While this issue is a minor nuisance, it may reduce the quality of the code that is available in the package repository.
Here's my strawman proposal: https://github.com/adambrewster/Defer.jl/blob/master/src/Defer.jl.
Assistance from the compiler to generate the scopes automatically would be nice, but this gets somewhat close. It's also a similar syntax to what would be used when with
or defer
are implemented.
Thoughts?
I think we should introduce this feature in 1.0 – getting it in 0.6 would have been nice, but there's only so much time. There's still a bit of controversy about the exact syntax, but we'll get there.
A good example using my proposed syntax here is eachline
:
for line in eachline("file.txt")!
# do stuff with line
end # io object closed reliably on exit of for loop
Without the !
this works but the file remains open until it is GC'd. Using a do block or defer with a name is much more awkward:
open("file.txt") do io
for line in eachline(io)!
# do stuff with line
end
end
io = open("file.txt") defer close(io)
for line in eachline(io)!
# do stuff with line
end
# io closed when the enclosing scope is left
Happy to see this likely to make it into 1.0.
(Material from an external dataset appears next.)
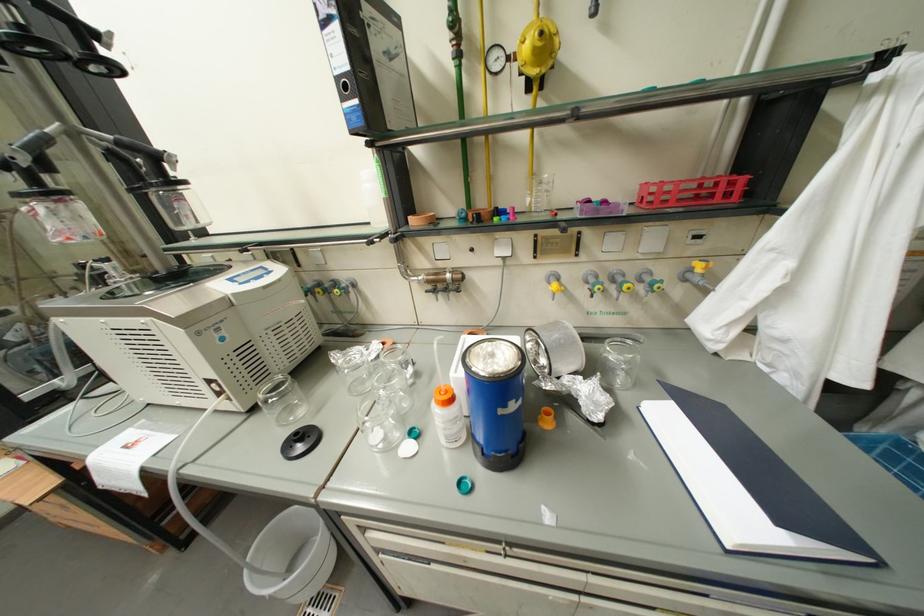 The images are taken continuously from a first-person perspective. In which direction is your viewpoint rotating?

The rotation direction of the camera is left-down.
This version works without defining close(::EachLine)
:
@scope for line in eachline(@! open("file.txt"))
# do stuff
end
Of course this might, too, depending on when the !
decides to close things.
for line in eachline(open("file.txt")!)
# do stuff
end
Going back to https://github.com/JuliaLang/julia/issues/7721#issuecomment-171345256, I have played around with the do
block pattern, and it does get clunky very fast, see e.g. [1] or [2].
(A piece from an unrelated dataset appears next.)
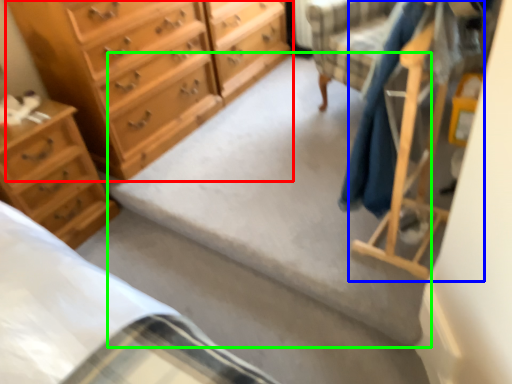 Question: Considering the real-world distances, which object is farthest from chest of drawers (highlighted by a red box)? furniture (highlighted by a blue box) or concrete (highlighted by a green box)?

Choices:
 (A) furniture
 (B) concrete

Answer: (A) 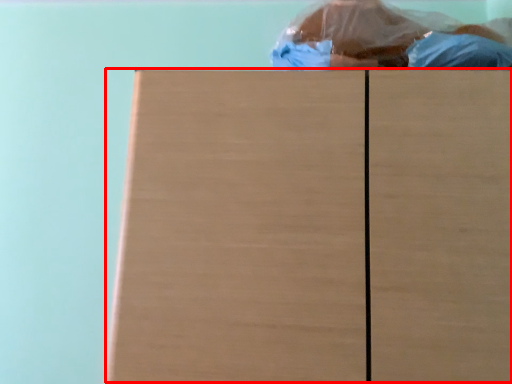 Question: Where is wood (annotated by the red box) located in relation to person in the image?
Also, it makes it difficult to step through the code at the REPL in an interactive session. But it does make it clear when the destroy()
/close()
methods will get called, which is useful in avoiding gotchas when handling complex interactions with remote resources.
defer
statements improve the situation, but when there are lots of methods in the mix, it can be annoying to keep track of the specific methods to be deferred, and it'll be nice for a library to register them in advance for users.
I think that having broad enough scopes and doing destruction in guaranteed reverse order should be sufficient. By broad enough scopes, I mean that we chose where a defer's scope ends carefully so that will be uncommon to want an object to outlive that scope. The biggest consideration should be looping behavior, which is the main reason you need to make sure a resource is finalized: if you open a file every time through a for or while loop, you will want to close it before the next loop iteration because if there are a lot of iterations, you'll need those resources. Of course, any resources should also be finalized before a function returns – partly because that just seems sensible, but also because the function may be called in a loop or recursively.
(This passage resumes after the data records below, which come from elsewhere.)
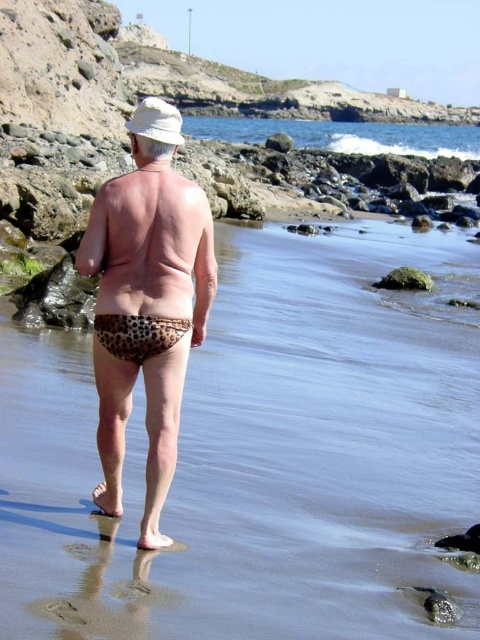 Question: Where is leopard print swimwear at center located in relation to blue water at upper center in the image?

Choices:
 (A) above
 (B) below

Answer: (B)

Question: Which object is positioned farthest from the blue water at upper center?

Choices:
 (A) leopard print fabric at lower center
 (B) leopard print swimwear at center

Answer: (A)

Question: Is blue water at upper center in front of leopard print fabric at lower center?

Choices:
 (A) yes
 (B) no

Answer: (B)

Question: Which point is farther to the camera?

Choices:
 (A) leopard print fabric at lower center
 (B) blue water at upper center

Answer: (B)

Question: Can you confirm if leopard print swimwear at center is positioned to the right of blue water at upper center?

Choices:
 (A) no
 (B) yes

Answer: (A)

Question: Which point is closer to the camera taking this photo?

Choices:
 (A) (140, 330)
 (B) (132, 346)

Answer: (A)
This one looks very neat, so I'm curious why it's not tagged for 1.0 or even 0.7 in order to keep track of it?
(I'm pretty sure even those great coders among you can't remember every issue they've ever read) ;)
Because it is a feature and thus not a release blocker. The milestones are not for arbitrary tagging of stuff to remember them.
As @KristofferC said, this is a non-breaking change and can be implemented in any 1.x release.
Hello, I wonder what the status of the review of the open() do end
alternatives are.
I am OK with the current use, but I often run into cases where it would be nice to have a different solution:
do
block is actually a function body, so the variable scope is local, and often we want to be reading stuff from the open
ed file. This can be done using a construction likea, b = open(file) do fd
## read and compute a and b
return a, b
end
but I think this defeats the purpose of readability
open() do
construct with things like Channel() do
and then the hierarchical locality can make it really hard for the two constructs to deal with eachother's results (but maybe this requires some rethinking on my behalf)It would be great to have this functionality soon if anyone feels like taking a crack at implementing it.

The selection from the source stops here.